Microsoft SEAL is an open-source C++ library for homomorphic encryption, enabling computations on encrypted data. It targets developers and researchers needing to implement privacy-preserving computations, particularly in cloud environments, offering two main schemes (BFV/BGV for exact integer arithmetic, CKKS for approximate real/complex number arithmetic) with significant performance overhead.

How It Works

Microsoft SEAL implements the BFV, BGV, and CKKS homomorphic encryption schemes. These schemes allow specific operations (addition, multiplication) on encrypted data without decryption.
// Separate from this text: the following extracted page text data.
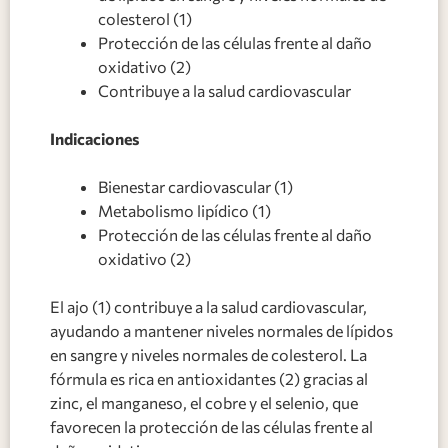
colesterol (1)
Protección de las células frente al daño
oxidativo (2)
Contribuye a la salud cardiovascular
Indicaciones
Bienestar cardiovascular (1)
Metabolismo lipídico (1)
Protección de las células frente al daño
oxidativo (2)
El ajo (1) contribuye a la salud cardiovascular,
ayudando a mantener niveles normales de lípidos
en sangre y niveles normales de colesterol. La
fórmula es rica en antioxidantes (2) gracias al
zinc, el manganeso, el cobre y el selenio, que
favorecen la protección de las células frente al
The library manages the complex mathematical operations, including polynomial arithmetic and noise management, to ensure correct decryption of results. The CKKS scheme uses approximate arithmetic, requiring careful parameter selection and rescaling to maintain accuracy.
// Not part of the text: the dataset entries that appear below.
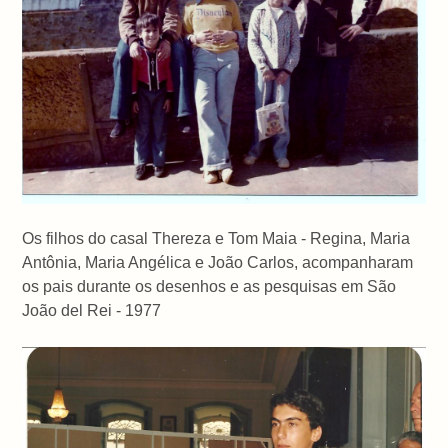
Os filhos do casal Thereza e Tom Maia - Regina, Maria
Antônia, Maria Angélica e João Carlos, acompanharam
os pais durante os desenhos e as pesquisas em São
João del Rei - 1977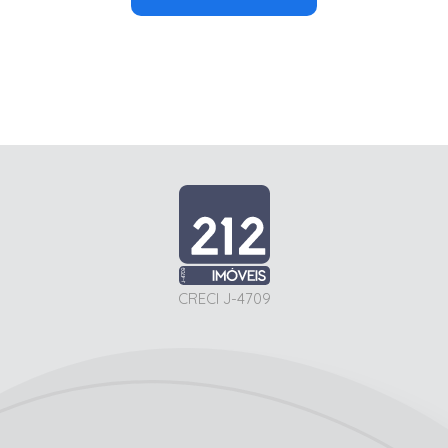
CRECI J-4709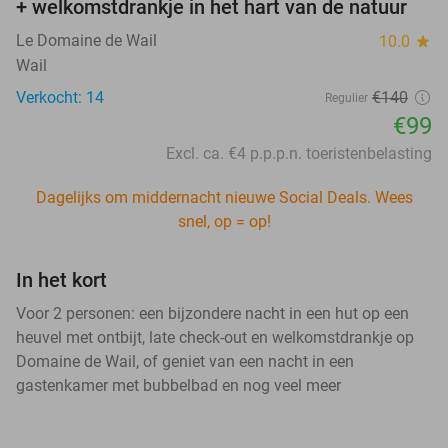
+ welkomstdrankje in het hart van de natuur
Le Domaine de Wail
10.0
star
Wail
Verkocht: 14
€140
Regulier
€99
Excl. ca. €4 p.p.p.n. toeristenbelasting
Dagelijks om middernacht nieuwe Social Deals. Wees
snel, op = op!
In het kort
Voor 2 personen: een bijzondere nacht in een hut op een
heuvel met ontbijt, late check-out en welkomstdrankje op
Domaine de Wail, of geniet van een nacht in een
gastenkamer met bubbelbad en nog veel meer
Quick Start & Requirements

• Install: Via package managers (vcpkg, Homebrew, pkg) or NuGet for .NET. Manual build with CMake is also supported.
• Prerequisites: C++17 compiler, CMake (>= 3.13). Optional: Intel HEXL for performance, ZLIB/Zstandard for compression.
• Setup: Package manager installation is typically fast. Manual builds may take several minutes.
• Docs: sealcrypto.org, Examples

Highlighted Details

• Supports BFV, BGV (exact integer arithmetic), and CKKS (approximate real/complex arithmetic) schemes.
• Optional Intel HEXL integration for significant performance gains on compatible Intel CPUs.
• Includes a C++ wrapper (SEAL_C) and a .NET wrapper for cross-platform development.
• Offers an experimental EVA compiler for simplifying CKKS programming in Python.

Maintenance & Community

• Actively developed by Microsoft Research.
• Community contributions are merged into main/master/contrib branches.
• Related projects: EVA (CKKS compiler), SEAL-Embedded, APSI (PSI).

Licensing & Compatibility

• MIT License. Permissive for commercial use and closed-source linking.

Limitations & Caveats

• Homomorphic encryption has substantial performance and data size overhead; not suitable for all computations or large datasets.
• CKKS scheme yields approximate results, requiring careful handling of precision.
• Steep learning curve; understanding HE concepts and optimizing performance requires significant effort and study of examples.
• Branching on encrypted data is not feasible.